Phew…where to start? Well, we are about halfway through our first day here in Tianjin, and there is much to mention.

The trip was mostly uneventful yesterday…just long, long, long. We got to the gate in Des Moines, just in time to board…then we had to wait for a while before we could leave. O’hare was delayed. We arrived in Chicago around 7:30 AM or so, deplaned and took our time finding our way to the next terminal. We had several hours to kill, so we just ate some breakfast and wandered for a while.
As we made our way back to our gate to settle in and wait for the plane, a woman ran up to me, gave me a big hug, and said she’s been reading our blog and feels like she knows us. Her name is Mary and she is accompanying her husband Tim to China as well. Apparently she heard of our blog through friends of a friend’s sister…or something like that. Anyway, it was great to meet another couple preparing to head out on this journey as well. We sat and visited with them while we waited to board the plane.
Now let me explain my logic for choosing the last 2 seats on a plane which seats 350 people. I know myself, and I didn’t want to have to be stuck next to someone (besides Matt) for 13 and ½ hours, and the last 3 rows have just two seats, so I figured that’d be perfect. Even though it was clear in the back, I thought we’d be close to the bathrooms and in our own little corner. When we traveled to Boston last summer, we didn’t have any problems walking back to our seats…but I underestimated how challenging it would be to walk back 60 something rows…through 3 different cabins…while carrying 2 bags. Matt did his best, but we had to walk through a tiny aisle with a wall on one side, and it seemed like my foot was always in his way. Finally, we made it to the back, thanks to help from 2 very friendly flight attendants. But we were frazzled, hot, and crabby.
On the way out, we decided to use the ‘aisle seat’…which is a tiny chair on wheels which they can use to wheel people out on. It was definitely a better idea…but it took forever for them to get the chair, and about 10 people. The cleaning crew had come aboard the plane and were all a chatter trying to figure out why we were still on there. That was fun. Luckily we had a very helpful agent who wheeled us off the plane, where the other 2 couples traveling to Tianjin were waiting.
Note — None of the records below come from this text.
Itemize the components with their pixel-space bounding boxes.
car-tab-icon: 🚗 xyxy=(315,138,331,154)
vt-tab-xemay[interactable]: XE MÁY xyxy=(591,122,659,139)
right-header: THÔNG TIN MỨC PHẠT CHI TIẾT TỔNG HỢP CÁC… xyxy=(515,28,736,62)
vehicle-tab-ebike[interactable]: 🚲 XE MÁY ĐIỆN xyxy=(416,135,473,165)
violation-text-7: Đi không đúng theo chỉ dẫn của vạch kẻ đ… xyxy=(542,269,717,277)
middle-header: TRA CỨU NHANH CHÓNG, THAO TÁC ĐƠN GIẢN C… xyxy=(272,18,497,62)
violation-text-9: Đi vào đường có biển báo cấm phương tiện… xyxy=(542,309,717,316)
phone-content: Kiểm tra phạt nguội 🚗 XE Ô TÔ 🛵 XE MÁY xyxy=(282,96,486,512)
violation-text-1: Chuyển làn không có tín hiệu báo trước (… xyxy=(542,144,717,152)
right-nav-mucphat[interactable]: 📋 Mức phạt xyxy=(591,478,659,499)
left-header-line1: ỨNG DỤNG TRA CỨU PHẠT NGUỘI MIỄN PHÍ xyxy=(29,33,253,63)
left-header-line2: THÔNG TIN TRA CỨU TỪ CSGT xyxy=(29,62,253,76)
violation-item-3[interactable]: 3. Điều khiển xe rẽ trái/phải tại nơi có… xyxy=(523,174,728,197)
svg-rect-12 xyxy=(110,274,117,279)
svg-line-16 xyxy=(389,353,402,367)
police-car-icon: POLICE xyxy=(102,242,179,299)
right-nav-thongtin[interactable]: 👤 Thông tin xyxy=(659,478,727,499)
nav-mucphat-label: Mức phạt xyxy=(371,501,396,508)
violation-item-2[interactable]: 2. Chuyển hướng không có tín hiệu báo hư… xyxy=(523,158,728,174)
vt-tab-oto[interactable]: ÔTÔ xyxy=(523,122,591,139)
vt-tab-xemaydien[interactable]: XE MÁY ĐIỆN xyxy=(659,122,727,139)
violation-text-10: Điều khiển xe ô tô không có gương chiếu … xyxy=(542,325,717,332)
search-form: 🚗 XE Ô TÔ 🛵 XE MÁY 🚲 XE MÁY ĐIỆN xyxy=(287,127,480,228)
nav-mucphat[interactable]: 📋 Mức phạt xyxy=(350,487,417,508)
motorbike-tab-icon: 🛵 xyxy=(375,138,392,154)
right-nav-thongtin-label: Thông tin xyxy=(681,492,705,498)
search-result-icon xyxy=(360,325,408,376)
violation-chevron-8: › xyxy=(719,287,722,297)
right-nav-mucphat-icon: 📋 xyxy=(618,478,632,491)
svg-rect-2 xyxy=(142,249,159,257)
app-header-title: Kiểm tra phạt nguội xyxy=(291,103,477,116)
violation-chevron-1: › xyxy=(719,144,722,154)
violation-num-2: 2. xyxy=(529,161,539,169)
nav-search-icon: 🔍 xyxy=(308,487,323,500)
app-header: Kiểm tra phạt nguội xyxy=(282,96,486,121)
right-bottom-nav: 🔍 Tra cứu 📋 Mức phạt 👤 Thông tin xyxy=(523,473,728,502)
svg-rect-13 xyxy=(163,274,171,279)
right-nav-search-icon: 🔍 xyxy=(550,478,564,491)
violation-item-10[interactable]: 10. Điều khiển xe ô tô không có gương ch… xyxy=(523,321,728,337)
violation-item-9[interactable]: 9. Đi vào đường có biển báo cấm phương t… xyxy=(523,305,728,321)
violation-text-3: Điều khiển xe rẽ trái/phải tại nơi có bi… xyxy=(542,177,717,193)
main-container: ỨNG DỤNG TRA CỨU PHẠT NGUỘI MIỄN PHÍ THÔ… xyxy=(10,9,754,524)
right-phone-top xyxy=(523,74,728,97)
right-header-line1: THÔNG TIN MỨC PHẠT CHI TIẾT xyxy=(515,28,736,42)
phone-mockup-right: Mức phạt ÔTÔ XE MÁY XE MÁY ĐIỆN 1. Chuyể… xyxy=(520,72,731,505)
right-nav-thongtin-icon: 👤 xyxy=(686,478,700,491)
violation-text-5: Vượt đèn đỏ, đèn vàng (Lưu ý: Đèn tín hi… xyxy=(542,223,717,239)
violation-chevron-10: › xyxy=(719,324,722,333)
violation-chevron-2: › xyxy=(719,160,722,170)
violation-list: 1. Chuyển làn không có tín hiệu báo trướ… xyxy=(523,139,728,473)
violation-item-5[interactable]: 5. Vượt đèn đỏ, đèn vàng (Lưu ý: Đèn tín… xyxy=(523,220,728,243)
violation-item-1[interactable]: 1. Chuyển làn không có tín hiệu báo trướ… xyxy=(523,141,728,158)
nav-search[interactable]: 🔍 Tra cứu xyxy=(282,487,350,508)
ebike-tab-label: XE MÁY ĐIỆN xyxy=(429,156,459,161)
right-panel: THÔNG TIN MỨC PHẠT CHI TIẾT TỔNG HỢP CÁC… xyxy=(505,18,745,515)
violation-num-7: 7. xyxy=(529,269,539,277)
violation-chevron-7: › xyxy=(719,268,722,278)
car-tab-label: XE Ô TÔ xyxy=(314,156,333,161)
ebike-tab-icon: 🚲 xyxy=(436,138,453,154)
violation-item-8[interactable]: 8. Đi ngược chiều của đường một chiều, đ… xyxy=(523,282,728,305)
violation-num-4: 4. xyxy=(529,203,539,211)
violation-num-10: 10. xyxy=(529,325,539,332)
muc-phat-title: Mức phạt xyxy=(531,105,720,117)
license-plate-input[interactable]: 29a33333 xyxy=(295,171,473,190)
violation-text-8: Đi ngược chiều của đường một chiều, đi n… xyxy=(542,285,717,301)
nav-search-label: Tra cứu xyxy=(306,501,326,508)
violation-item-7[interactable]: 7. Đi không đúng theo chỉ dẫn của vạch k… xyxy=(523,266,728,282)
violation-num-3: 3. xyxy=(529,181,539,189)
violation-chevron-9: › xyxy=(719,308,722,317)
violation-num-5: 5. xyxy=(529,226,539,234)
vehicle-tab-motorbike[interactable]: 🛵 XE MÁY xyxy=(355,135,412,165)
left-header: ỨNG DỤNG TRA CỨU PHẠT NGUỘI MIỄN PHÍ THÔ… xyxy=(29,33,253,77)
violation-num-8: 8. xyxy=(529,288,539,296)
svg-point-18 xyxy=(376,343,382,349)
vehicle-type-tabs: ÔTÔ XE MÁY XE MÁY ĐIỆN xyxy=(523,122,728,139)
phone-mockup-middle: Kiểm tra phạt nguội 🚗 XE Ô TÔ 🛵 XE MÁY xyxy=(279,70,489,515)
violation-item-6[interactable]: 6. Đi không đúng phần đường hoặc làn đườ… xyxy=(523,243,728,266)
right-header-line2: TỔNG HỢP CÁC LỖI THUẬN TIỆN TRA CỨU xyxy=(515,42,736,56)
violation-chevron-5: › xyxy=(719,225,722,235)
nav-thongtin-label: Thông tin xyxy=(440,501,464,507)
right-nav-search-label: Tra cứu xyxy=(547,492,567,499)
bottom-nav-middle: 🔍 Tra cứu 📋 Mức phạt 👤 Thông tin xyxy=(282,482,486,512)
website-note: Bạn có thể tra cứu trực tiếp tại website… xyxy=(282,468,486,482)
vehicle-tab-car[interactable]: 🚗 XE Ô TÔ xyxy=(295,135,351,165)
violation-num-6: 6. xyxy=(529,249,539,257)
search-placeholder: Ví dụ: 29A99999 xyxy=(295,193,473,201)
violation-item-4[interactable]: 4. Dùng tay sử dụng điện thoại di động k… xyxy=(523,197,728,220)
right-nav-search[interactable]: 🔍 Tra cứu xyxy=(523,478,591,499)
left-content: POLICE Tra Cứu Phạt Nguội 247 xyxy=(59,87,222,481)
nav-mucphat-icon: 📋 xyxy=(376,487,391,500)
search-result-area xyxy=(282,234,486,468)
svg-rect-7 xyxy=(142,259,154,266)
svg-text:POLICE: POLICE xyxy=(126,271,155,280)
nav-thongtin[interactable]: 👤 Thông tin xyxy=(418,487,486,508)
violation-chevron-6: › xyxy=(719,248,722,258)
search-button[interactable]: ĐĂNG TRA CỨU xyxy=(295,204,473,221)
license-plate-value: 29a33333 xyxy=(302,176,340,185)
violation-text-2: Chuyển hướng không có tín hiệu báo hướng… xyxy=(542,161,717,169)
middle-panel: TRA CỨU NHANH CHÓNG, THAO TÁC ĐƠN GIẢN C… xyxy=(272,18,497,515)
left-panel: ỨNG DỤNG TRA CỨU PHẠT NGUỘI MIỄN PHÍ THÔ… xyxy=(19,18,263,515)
We had our little caravan of wheelchairs, helpers, and spouses and we trucked through the airport, through customs, baggage claim, and finally out to meet the representatives from China Connection.
Ruth was there with 3 of her employees and we loaded ourselves up and headed out of Beijing. On the bus we all excited and chatting about things…but about 30 minutes into the ride, I think most of us had dozed off. I was amazed I could sleep, given that it felt like we were going to crash at any moment…fast, slow, zig-zag, honk…which brings me to the traffic here in China. Crazy. That’s the only word that I can think of to explain it…just…plain…crazy. There are so many cars, people walking, people on bikes, people on scooters, people pulling carts…all sharing the same bustling streets. It was mind-boggling to observe. By the time we rolled in to town, it was dark and I couldn’t believe how many people were out walking around and riding bikes. And somehow they don’t get flattened by speeding buses and dinky cars?! Incredible. Maybe it’s because everyone here drives around honking their horns…constantly. Honk, I’m coming over. Honk, you’re in my way. Honk, hey look at that. Honk, I have a horn. I swear…it is constant. In the states you only hear honks when someone does something to irritate you…here, it’s just like honking for the fun of it, and no one seems bothered by it. Maybe they just don’t have road rage like we do back home…but if someone honked like that there, you’d be sure to see lots of other gestures accompanying the honk. Not so, here.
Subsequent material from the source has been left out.